How messy is this to swap out? Is there any way to test it? What is normal operating condition? Could it be an ABS fuse, boy wouldn't that be easy?

3) I have an extra gauge pod in my dash, I was thinking of sticking a tranny temp gauge in there. Is there a more important gauge? How and where is the best/easiest place to put the sender for this?

There will be more questions to come, this is just what I have right now. Thanks again.


----------



## EZSnow (Aug 13, 2003)

what is your vehicle?


----------



## daniel_bergamini (Aug 25, 2003)

> _Originally posted by EZSnow _
> *what is your vehicle? *


What, can't you read? It's a 91 suburban. Just kidding, I just edited my original message to reflect the vehicle... Forgot I posted a new message instead of continuing my last thread which described the truck...

http://www.plowsite.com/showthread.php?s=&threadid=10916


----------



## wyldman (Jan 18, 2001)

If you have 5 volts on the gauge wire,the gauge may just be OK.You can gound the gauge to see if it goes full hot.If it does,it's either the sending unit,or the engine is running too cold (t-stat).

If your going to go with an aftermarket gauge,I'd go with an Autometer.Good stuff,you can't go wrong there.I wouldn't try to put it in the cluster,as it's a real hack job,and not a lot of room.Mount any extra gauges under the dash,or use the little cubby hole above the radio( if you don't have air).

It does sound like a problem with the differential switch for the brake light.Unplug it and see if the light goes out.The valve may not be centered,which will keep the light on.Some times rapping on it with a hammer,while pumping,or even bleeding the brakes will help.Some valves also have little rubber caps on each end,and you can manually center the valve.If that doesn't do it,then switch\valve replacement may be necessary.

Tranny temp gauges are best installed in the trans cooler line to the rad.It is sometimes easier to just put them in the pan.The cooler line will read a more accurate,instantaneous temperature,where the fluid is hottest.The pan will read the fluid after is has been cooled,and will be more consistent.


----------



## daniel_bergamini (Aug 25, 2003)

*Update.*

The truck is sitting out in a hot parking lot.

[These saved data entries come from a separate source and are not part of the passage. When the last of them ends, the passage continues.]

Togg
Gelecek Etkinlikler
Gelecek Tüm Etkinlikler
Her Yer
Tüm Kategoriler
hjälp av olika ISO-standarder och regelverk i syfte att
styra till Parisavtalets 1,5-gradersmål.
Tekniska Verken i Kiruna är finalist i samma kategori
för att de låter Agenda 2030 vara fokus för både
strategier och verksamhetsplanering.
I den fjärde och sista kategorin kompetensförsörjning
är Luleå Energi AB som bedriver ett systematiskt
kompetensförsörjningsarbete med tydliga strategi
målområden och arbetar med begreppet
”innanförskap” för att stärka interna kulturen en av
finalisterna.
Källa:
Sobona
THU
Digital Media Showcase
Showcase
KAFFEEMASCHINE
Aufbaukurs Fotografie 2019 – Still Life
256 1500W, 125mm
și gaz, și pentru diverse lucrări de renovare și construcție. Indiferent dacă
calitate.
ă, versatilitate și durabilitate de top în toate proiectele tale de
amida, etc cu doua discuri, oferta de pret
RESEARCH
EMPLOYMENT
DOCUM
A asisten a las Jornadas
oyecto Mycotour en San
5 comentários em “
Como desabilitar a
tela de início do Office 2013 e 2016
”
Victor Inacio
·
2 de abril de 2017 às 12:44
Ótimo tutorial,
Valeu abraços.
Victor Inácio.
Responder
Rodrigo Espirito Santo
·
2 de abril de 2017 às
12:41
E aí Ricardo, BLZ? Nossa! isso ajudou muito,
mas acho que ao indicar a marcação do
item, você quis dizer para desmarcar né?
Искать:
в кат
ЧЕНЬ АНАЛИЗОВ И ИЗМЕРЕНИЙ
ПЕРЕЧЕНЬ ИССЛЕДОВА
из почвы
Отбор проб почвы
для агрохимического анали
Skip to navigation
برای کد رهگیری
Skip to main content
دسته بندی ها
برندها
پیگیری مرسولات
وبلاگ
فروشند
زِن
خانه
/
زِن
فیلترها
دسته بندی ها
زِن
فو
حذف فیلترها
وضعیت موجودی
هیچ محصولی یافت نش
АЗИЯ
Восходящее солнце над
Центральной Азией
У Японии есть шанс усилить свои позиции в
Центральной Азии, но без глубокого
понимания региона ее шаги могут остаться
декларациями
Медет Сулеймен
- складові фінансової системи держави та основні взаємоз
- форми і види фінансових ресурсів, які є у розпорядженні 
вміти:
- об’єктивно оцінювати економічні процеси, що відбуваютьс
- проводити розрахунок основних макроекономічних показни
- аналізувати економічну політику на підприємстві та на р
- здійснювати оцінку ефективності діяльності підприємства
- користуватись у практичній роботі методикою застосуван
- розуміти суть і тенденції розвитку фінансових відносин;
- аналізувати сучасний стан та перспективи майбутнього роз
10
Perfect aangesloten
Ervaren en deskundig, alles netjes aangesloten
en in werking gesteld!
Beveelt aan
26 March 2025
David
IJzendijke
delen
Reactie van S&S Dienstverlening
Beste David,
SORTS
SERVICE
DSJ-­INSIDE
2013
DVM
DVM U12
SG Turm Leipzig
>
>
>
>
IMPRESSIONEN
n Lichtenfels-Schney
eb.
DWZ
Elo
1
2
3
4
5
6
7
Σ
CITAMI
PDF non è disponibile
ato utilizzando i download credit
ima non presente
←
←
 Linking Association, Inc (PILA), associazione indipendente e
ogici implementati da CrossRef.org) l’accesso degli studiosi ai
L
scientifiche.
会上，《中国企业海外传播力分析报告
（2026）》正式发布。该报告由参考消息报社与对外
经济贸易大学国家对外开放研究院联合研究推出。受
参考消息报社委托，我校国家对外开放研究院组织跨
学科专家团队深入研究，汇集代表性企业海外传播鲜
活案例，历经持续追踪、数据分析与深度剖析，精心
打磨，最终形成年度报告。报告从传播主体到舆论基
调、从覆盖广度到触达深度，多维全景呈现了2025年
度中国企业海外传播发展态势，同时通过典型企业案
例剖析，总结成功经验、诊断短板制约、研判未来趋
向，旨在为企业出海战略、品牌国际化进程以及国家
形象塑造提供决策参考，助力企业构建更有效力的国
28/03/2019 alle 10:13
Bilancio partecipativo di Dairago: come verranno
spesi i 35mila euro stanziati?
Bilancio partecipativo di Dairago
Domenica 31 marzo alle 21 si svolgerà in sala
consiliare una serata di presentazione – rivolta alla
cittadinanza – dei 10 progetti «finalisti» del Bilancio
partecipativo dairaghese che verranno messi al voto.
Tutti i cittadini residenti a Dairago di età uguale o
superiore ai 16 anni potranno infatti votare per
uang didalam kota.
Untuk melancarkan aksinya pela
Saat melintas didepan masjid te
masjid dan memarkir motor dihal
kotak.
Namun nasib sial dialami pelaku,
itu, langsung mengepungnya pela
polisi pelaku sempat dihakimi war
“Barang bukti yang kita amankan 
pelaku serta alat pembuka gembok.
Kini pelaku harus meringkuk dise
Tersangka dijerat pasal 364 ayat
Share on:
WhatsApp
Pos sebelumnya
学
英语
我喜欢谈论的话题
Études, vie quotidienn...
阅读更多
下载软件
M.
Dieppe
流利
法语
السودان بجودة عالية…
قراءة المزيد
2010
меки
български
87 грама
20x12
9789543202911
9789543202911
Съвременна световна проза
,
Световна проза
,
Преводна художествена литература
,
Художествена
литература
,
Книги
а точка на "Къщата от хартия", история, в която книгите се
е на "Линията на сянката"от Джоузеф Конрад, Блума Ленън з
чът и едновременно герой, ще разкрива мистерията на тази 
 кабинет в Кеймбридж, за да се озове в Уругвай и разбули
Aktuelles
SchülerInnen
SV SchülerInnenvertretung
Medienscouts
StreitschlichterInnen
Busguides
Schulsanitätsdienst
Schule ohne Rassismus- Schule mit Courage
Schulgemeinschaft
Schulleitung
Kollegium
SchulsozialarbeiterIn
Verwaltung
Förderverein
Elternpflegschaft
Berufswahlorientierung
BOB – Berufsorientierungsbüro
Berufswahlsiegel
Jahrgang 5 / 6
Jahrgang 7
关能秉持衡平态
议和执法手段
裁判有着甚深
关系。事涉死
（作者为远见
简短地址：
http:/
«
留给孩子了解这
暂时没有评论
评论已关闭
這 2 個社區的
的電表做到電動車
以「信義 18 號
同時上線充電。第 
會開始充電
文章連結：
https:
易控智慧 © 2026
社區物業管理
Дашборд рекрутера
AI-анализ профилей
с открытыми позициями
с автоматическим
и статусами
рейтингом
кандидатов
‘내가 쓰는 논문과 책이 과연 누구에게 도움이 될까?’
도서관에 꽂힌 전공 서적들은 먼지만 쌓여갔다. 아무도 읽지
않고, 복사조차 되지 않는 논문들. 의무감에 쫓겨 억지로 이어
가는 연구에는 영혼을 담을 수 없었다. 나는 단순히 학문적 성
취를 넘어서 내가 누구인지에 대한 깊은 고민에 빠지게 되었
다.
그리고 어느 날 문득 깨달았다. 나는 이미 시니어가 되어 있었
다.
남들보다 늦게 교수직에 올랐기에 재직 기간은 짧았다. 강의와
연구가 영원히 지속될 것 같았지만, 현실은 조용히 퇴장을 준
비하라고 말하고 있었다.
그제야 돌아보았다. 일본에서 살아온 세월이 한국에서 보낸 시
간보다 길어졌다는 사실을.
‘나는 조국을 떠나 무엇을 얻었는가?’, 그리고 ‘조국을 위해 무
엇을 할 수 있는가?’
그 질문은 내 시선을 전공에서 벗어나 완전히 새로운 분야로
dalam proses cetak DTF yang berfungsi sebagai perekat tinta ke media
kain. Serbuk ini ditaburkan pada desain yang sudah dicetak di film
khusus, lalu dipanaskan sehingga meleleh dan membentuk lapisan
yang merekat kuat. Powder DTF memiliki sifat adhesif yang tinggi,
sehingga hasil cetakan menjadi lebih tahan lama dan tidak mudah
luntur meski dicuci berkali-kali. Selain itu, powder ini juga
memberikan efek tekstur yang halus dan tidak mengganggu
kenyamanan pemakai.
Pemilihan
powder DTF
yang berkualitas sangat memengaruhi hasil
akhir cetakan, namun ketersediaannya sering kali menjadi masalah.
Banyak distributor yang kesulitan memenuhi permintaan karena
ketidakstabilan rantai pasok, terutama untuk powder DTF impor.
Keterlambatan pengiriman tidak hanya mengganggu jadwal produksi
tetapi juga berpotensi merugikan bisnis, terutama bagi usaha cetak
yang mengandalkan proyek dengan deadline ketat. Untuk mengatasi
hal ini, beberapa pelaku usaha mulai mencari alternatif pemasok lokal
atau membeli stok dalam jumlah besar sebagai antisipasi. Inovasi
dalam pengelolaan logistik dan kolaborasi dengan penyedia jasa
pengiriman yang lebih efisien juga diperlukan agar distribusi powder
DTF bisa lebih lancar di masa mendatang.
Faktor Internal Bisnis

Leaving everything hooked up the temp gauge seems to hover a little above 100 - maybe 120 or so. As soon as I turn the key to the on position it springs down to 100, key off around 120, key on... etc. I may be a little confused about the grounding of the gauge, should I just short the 2 pins together? I tried that and the gauge didn't pin to the top of over heat, but the check engine light did come on. Remove the paperclip that shorted the pins and everything was back to normal. The gauge also sat at 100 completely unplugged from the sender.

I am pretty sure I'm working on the right sender here, I'm playing with the one right on the top of the engine next to the thermostat/radiator line. Is this in fact the sender that goes to that temperature gauge? I see something similar hanging off the exhaust header, but I assume that is an EGT or o2 sensor of some sort.

On the brake issue whether I disconnect the harness from under the master cylinder or try and ground it out the light stays on. Not sure if it's related or just a symptom of an older truck but wiggling the ignition key makes the light change intensity.


----------



## wyldman (Jan 18, 2001)

Your testing the wrong sensor.That's the ECT sensor for the injection system.No wonder the check engine light came on when you shorted it.

The temp sender is in the drivers side head,between the first two cylinders.It should have a green wire going to it.Remove the wire,and the gauge should go all the way down,ground it,and it goes all the way up.The piece in the exhaust is the O2 sensor.

If the brake lamp stays on when the switch is disconnected,then you may have an ABS problem.You will need to pull the codes to find out what it is.

Connect a jumper wire between pins A and H in the ALDL connector under the dash with the key on.The brake lamp should start to flash codes.Count the flashes and report back the codes you got,i'll let you know where to go next.


----------



## daniel_bergamini (Aug 25, 2003)

*SUCCESS! sort of*



> _Originally posted by wyldman _
> Your testing the wrong sensor.That's the ECT sensor for the injection system.No wonder the check engine light came on when you shorted it.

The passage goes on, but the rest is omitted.